• **SOURCE INFORMATION**

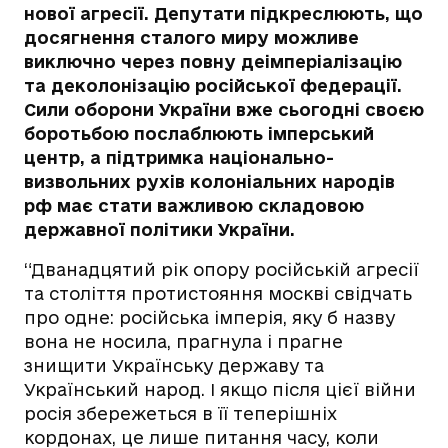
нової агресії. Депутати підкреслюють, що
досягнення сталого миру можливе
виключно через повну деімперіалізацію
та деколонізацію російської федерації.
Сили оборони України вже сьогодні своєю
боротьбою послаблюють імперський
центр, а підтримка національно-
визвольних рухів колоніальних народів
рф має стати важливою складовою
державної політики України.
“Дванадцятий рік опору російській агресії
та століття протистояння москві свідчать
про одне: російська імперія, яку б назву
вона не носила, прагнула і прагне
знищити Українську державу та
Український народ. І якщо після цієї війни
росія збережеться в її теперішніх
кордонах, це лише питання часу, коли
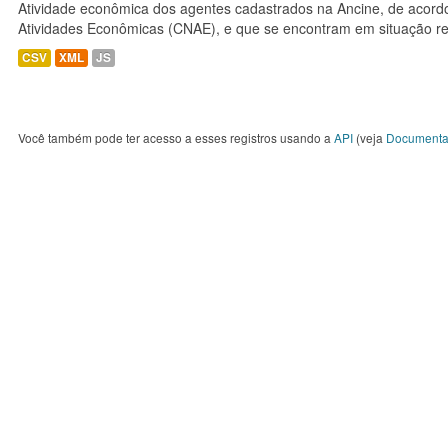
Atividade econômica dos agentes cadastrados na Ancine, de acordo
Atividades Econômicas (CNAE), e que se encontram em situação re
CSV
XML
JS
Você também pode ter acesso a esses registros usando a
API
(veja
Documenta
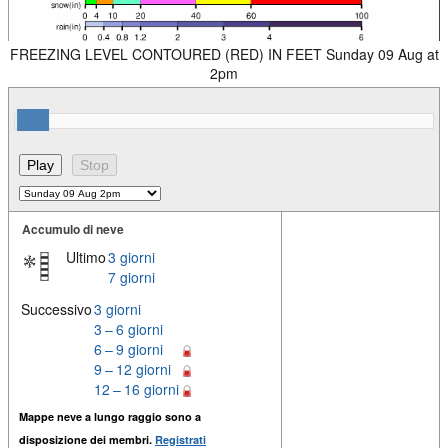
FREEZING LEVEL CONTOURED (RED) IN FEET Sunday 09 Aug at
2pm
Accumulo di neve
Ultimo
3 giorni
7 giorni
Successivo
3 giorni
3 – 6 giorni
6 – 9 giorni
9 – 12 giorni
12 – 16 giorni
Mappe neve a lungo raggio sono a
disposizione dei membri.
Registrati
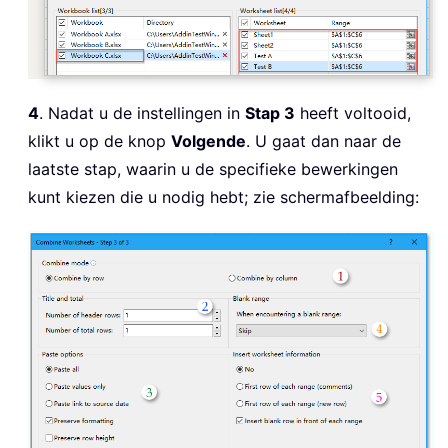
4
. Nadat u de instellingen in
Stap 3
heeft voltooid,
klikt u op de knop
Volgende
. U gaat dan naar de
laatste stap, waarin u de specifieke bewerkingen
kunt kiezen die u nodig hebt; zie schermafbeelding:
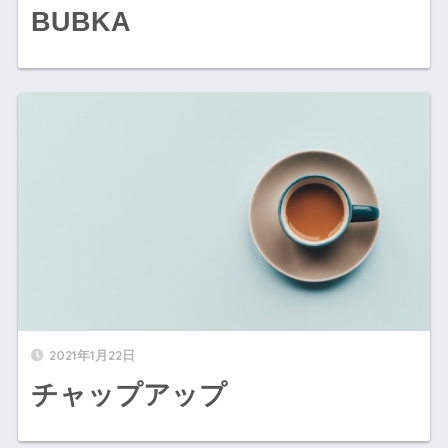
BUBKA
チャップアップ" width="520" height="300" />
2021年1月22日
チャップアップ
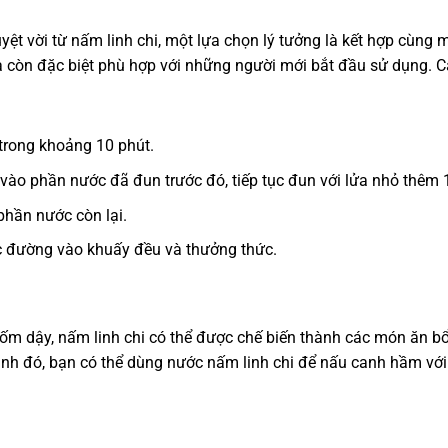
uyệt vời từ nấm linh chi, một lựa chọn lý tưởng là kết hợp cùn
còn đặc biệt phù hợp với những người mới bắt đầu sử dụng. Cá
 trong khoảng 10 phút.
 vào phần nước đã đun trước đó, tiếp tục đun với lửa nhỏ thêm 
 phần nước còn lại.
c đường vào khuấy đều và thưởng thức.
i ốm dậy, nấm linh chi có thể được chế biến thành các món ăn
nh đó, bạn có thể dùng nước nấm linh chi để nấu canh hầm với t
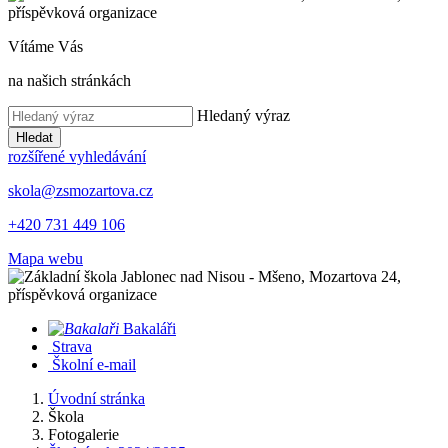
Vítáme Vás
na našich stránkách
Hledaný výraz
Hledat
rozšířené vyhledávání
skola@zsmozartova.cz
+420 731 449 106
Mapa webu
Bakaláři
Strava
Školní e-mail
Úvodní stránka
Škola
Fotogalerie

• **WHAT NEEDS TO BE DONE**
Print only the lines from the opening line of the listing to the line containing "12 – 16 giorni", inclusive, exactly as they appear and without pictures.

• **FINISHED EXERCISE**
нової агресії. Депутати підкреслюють, що
досягнення сталого миру можливе
виключно через повну деімперіалізацію
та деколонізацію російської федерації.
Сили оборони України вже сьогодні своєю
боротьбою послаблюють імперський
центр, а підтримка національно-
визвольних рухів колоніальних народів
рф має стати важливою складовою
державної політики України.
“Дванадцятий рік опору російській агресії
та століття протистояння москві свідчать
про одне: російська імперія, яку б назву
вона не носила, прагнула і прагне
знищити Українську державу та
Український народ. І якщо після цієї війни
росія збережеться в її теперішніх
кордонах, це лише питання часу, коли
Atividade econômica dos agentes cadastrados na Ancine, de acordo
Atividades Econômicas (CNAE), e que se encontram em situação re
CSV
XML
JS
Você também pode ter acesso a esses registros usando a
API
(veja
Documenta
FREEZING LEVEL CONTOURED (RED) IN FEET Sunday 09 Aug at
2pm
Accumulo di neve
Ultimo
3 giorni
7 giorni
Successivo
3 giorni
3 – 6 giorni
6 – 9 giorni
9 – 12 giorni
12 – 16 giorni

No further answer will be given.